• **WHAT TO PRODUCE**:
Return all of the entries exactly, but do not include the pictures.

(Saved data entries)

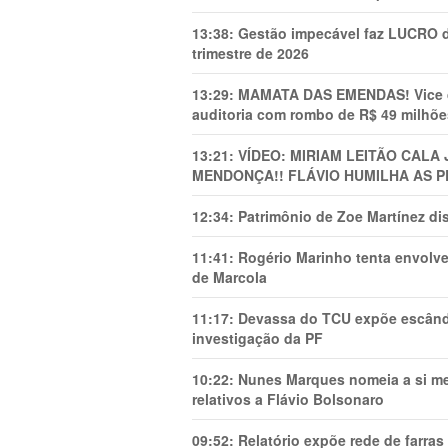
13:38:
Gestão impecável faz LUCRO d
trimestre de 2026
13:29:
MAMATA DAS EMENDAS! Vice de 
auditoria com rombo de R$ 49 milhõe
13:21:
VÍDEO: MIRIAM LEITÃO CAL
MENDONÇA!! FLÁVIO HUMILHA AS P
12:34:
Patrimônio de Zoe Martínez d
11:41:
Rogério Marinho tenta envolve
de Marcola
11:17:
Devassa do TCU expõe escânda
investigação da PF
10:22:
Nunes Marques nomeia a si mes
relativos a Flávio Bolsonaro
09:52:
Relatório expõe rede de farra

• **OUTPUT BELOW**:
13:38:
Gestão impecável faz LUCRO d
trimestre de 2026
13:29:
MAMATA DAS EMENDAS! Vice de 
auditoria com rombo de R$ 49 milhõe
13:21:
VÍDEO: MIRIAM LEITÃO CAL
MENDONÇA!! FLÁVIO HUMILHA AS P
12:34:
Patrimônio de Zoe Martínez d
11:41:
Rogério Marinho tenta envolve
de Marcola
11:17:
Devassa do TCU expõe escânda
investigação da PF
10:22:
Nunes Marques nomeia a si mes
relativos a Flávio Bolsonaro
09:52:
Relatório expõe rede de farra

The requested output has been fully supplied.